▶ [Work required] The lines to copy are those with "росгвардейцы" in them. Pull each one from the entries below.

(Stored data entries)
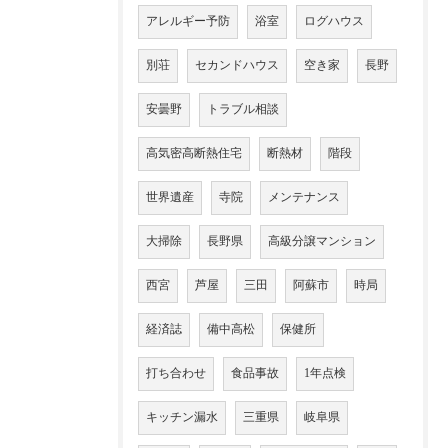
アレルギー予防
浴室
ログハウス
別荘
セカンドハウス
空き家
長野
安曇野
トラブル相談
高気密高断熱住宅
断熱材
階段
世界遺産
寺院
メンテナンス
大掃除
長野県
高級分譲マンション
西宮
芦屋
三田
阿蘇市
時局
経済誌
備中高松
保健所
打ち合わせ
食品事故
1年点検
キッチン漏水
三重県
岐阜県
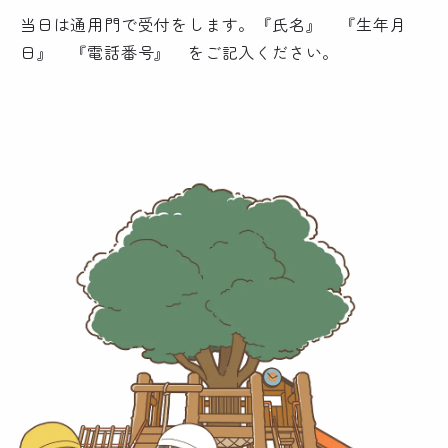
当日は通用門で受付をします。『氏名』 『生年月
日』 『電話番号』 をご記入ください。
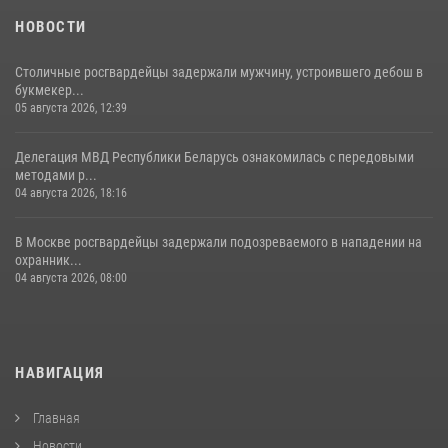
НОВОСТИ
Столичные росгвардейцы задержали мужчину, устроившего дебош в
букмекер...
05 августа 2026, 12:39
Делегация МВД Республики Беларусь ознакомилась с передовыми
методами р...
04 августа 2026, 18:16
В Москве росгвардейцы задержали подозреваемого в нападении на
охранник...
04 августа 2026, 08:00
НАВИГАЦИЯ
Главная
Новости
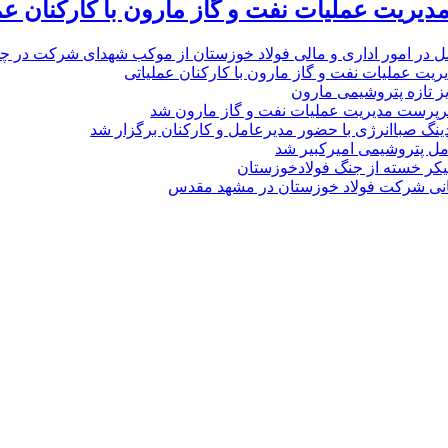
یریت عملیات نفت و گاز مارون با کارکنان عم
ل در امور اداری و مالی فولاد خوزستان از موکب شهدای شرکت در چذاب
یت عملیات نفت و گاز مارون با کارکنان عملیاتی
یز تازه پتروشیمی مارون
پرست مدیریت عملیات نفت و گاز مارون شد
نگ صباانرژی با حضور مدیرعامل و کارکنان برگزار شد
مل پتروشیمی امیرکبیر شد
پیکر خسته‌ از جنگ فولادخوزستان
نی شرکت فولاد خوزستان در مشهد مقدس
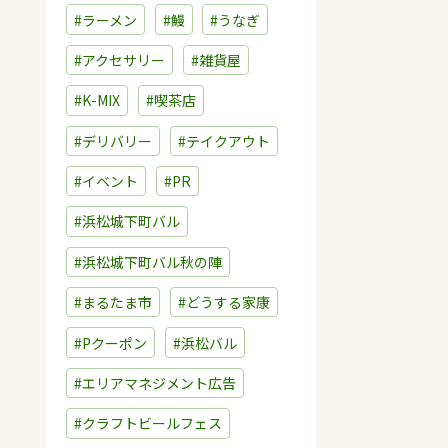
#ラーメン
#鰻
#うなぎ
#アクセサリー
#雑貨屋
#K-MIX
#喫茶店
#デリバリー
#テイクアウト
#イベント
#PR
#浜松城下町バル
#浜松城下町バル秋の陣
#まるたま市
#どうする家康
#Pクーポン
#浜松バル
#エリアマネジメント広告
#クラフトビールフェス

▶ [Response to this exercise]
Столичные росгвардейцы задержали мужчину, устроившего дебош в
В Москве росгвардейцы задержали подозреваемого в нападении на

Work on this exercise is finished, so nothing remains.